The creation of the Irish Cruiser Racing Association (ICRA) began in a very low key way in the autumn of 2002 with an exploratory meeting between Denis Kiely, Jim Donegan and Fintan Cairns in the Granville Hotel in Waterford, and the first conference was held in February 2003 in Kilkenny.

While numbers of cruiser-racers were large, their specific locations were widespread, but there was simply no denying the numerical strength and majority power of the Cork-Dublin axis. To get what was then a very novel concept up and running, this strength of numbers had to be acknowledged, and the first National Championship in 2003 reflected this, as it was staged in Howth.

ICRA was run by a dedicated group of volunteers each of whom brought their special talents to the organisation. Jim Donegan, the elder statesman, was so much more interested in the wellbeing of the new organisation than in personal advancement that he insisted on Fintan Cairns being the first Commodore, while the distinguished Cork sailor was more than content to be Vice Commodore.
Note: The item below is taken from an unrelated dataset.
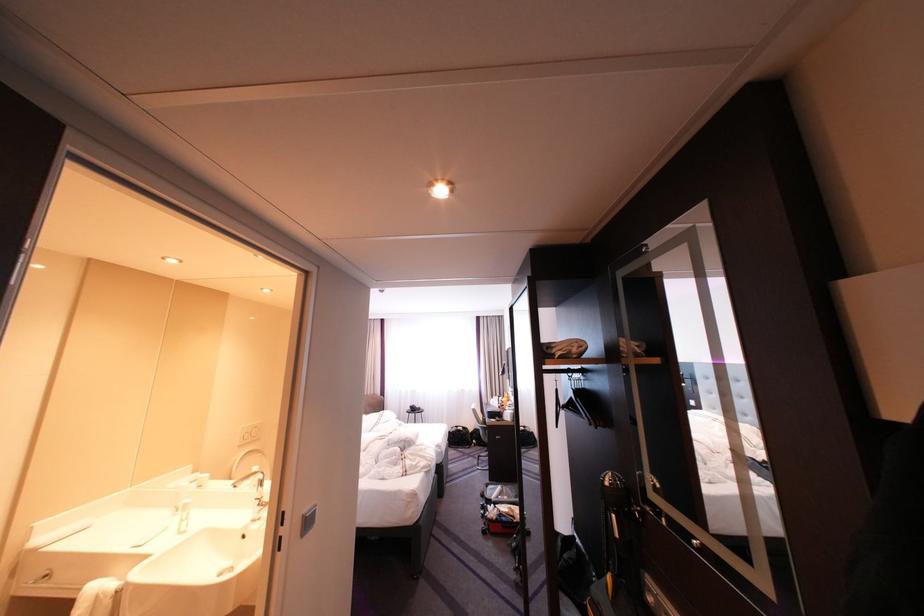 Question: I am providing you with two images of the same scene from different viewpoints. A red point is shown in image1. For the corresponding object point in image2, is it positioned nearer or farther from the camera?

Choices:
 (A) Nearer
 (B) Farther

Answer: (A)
ICRA National Championships

Initially, the highlight of the ICRA season was the National Championship, which is essentially self-limiting, as it is restricted to boats which have or would be eligible for an IRC Rating. Boats not actually rated but eligible were catered for by ICRA’s ace number-cruncher Denis Kiely, who took Ireland’s long-established native rating system ECHO to new heights, thereby providing for extra entries which brought fleet numbers at most annual national championships to comfortably above the hundred mark, particularly at the height of the boom years.